Written by, Peter J. Tomasi
Illustrated by, Sara DuVall

The Bridge stands apart from modern graphic novels due to its minimalist, black and white art style, which effectively captures the emotions of each character. The story is an adaptation of historical events, which captures not only factual events but flushes out the values of the major characters, as well. Readers will develop a personal stake in the main characters by empathizing with their struggles, losses, and perseverance in pursuit of the completion of the bridge.

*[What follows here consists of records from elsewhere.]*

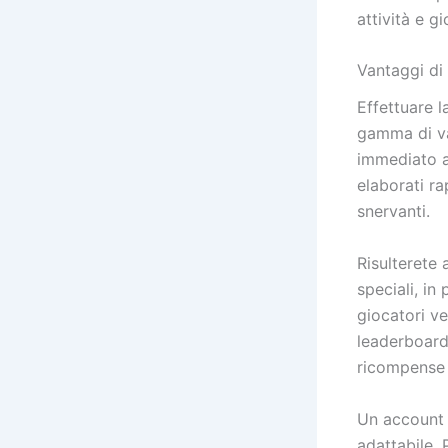
attività e gi
Vantaggi di
Effettuare l
gamma di va
immediato al
elaborati r
snervanti.
Risulterete 
speciali, in
giocatori ve
leaderboard
ricompense 
Un account v
adattabile. 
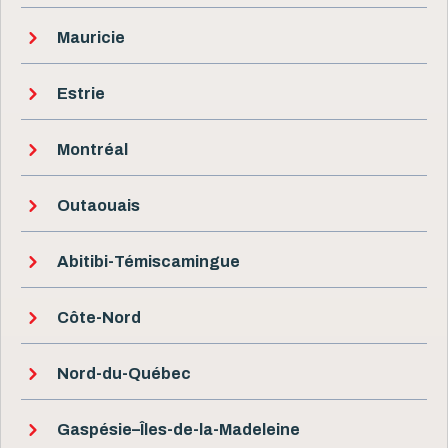
Mauricie
Estrie
Montréal
Outaouais
Abitibi-Témiscamingue
Côte-Nord
Nord-du-Québec
Gaspésie–Îles-de-la-Madeleine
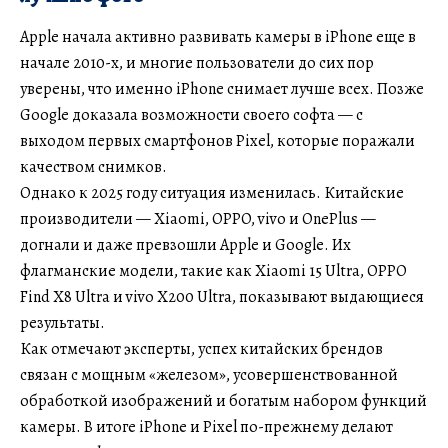
Apple начала активно развивать камеры в iPhone еще в
начале 2010-х, и многие пользователи до сих пор
уверены, что именно iPhone снимает лучше всех. Позже
Google доказала возможности своего софта — с
выходом первых смартфонов Pixel, которые поражали
качеством снимков.
Однако к 2025 году ситуация изменилась. Китайские
производители — Xiaomi, OPPO, vivo и OnePlus —
догнали и даже превзошли Apple и Google. Их
флагманские модели, такие как Xiaomi 15 Ultra, OPPO
Find X8 Ultra и vivo X200 Ultra, показывают выдающиеся
результаты.
Как отмечают эксперты, успех китайских брендов
связан с мощным «железом», усовершенствованной
обработкой изображений и богатым набором функций
камеры. В итоге iPhone и Pixel по-прежнему делают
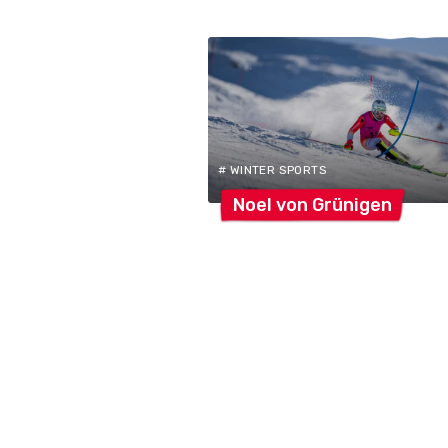
# WINTER SPORTS
Noel von
Grünigen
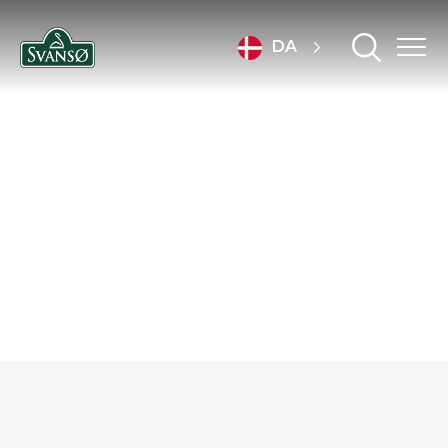
DA
TIL
PROFESSIONELLE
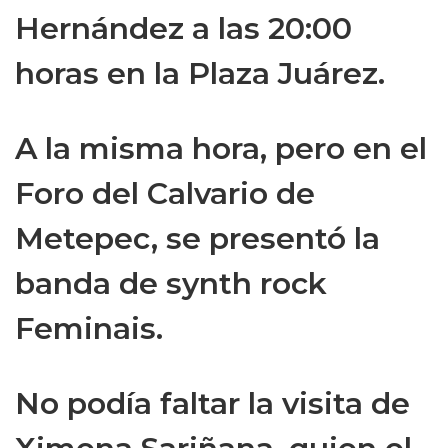
Hernández a las 20:00
horas en la Plaza Juárez.
A la misma hora, pero en el
Foro del Calvario de
Metepec, se presentó la
banda de synth rock
Feminais.
No podía faltar la visita de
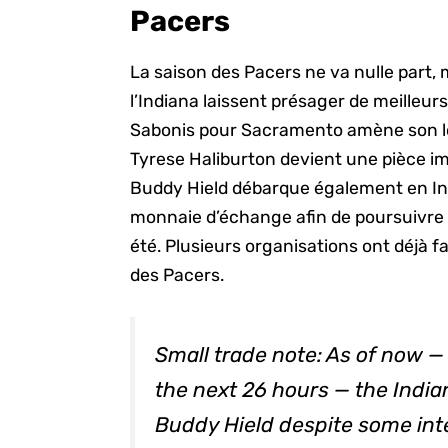
Pacers
La saison des Pacers ne va nulle part
l’Indiana laissent présager de meilleur
Sabonis pour Sacramento amène son lo
Tyrese Haliburton devient une pièce im
Buddy Hield débarque également en Ind
monnaie d’échange afin de poursuivre l
été. Plusieurs organisations ont déjà fa
des Pacers.
Small trade note: As of now 
the next 26 hours — the India
Buddy Hield despite some int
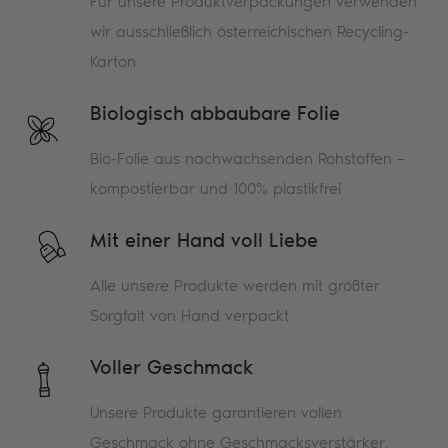
Für unsere Produktverpackungen verwenden
wir ausschließlich österreichischen Recycling-
Karton
Biologisch abbaubare Folie
Bio-Folie aus nachwachsenden Rohstoffen –
kompostierbar und 100% plastikfrei
Mit einer Hand voll Liebe
Alle unsere Produkte werden mit größter
Sorgfalt von Hand verpackt
Voller Geschmack
Unsere Produkte garantieren vollen
Geschmack ohne Geschmacksverstärker,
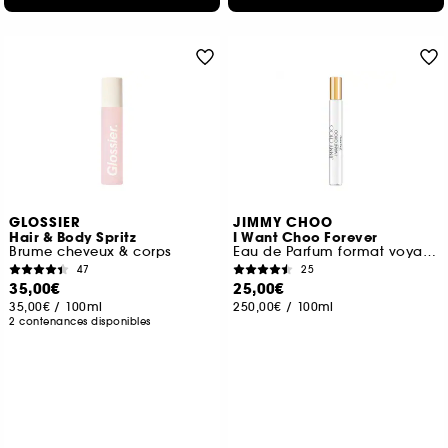
GLOSSIER
JIMMY CHOO
Hair & Body Spritz
I Want Choo Forever
Brume cheveux & corps
Eau de Parfum format voyage
47
25
35,00€
25,00€
35,00€
/
100ml
250,00€
/
100ml
2 contenances disponibles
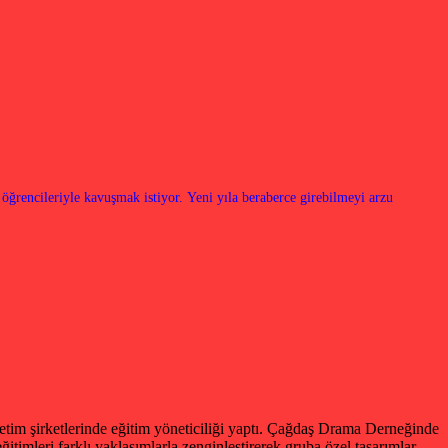
 öğrencileriyle kavuşmak istiyor. Yeni yıla beraberce girebilmeyi arzu
netim şirketlerinde eğitim yöneticiliği yaptı. Çağdaş Drama Derneğinde
timleri farklı yaklaşımlarla zenginleştirerek gruba özel tasarımlar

The story describes the design and eventual construction of the Brooklyn Bridge connecting lower Manhattan with Brooklyn. The bridge’s architect, John Augustus Roebling, did not start the work; however, it was his son Washington, who was ill and bedridden for 14 years of the construction, and his wife Emily who completed the project. The story takes the reader through the planning, perseverance, and loyalty not only to the family but to the idea that technology can make people’s lives better. The portrayal of the Roebling family’s altruistic belief in their felt duty to contribute to the country and its citizens came across as preachy; however, it accurately represents the mentality of urban industrial America at the time.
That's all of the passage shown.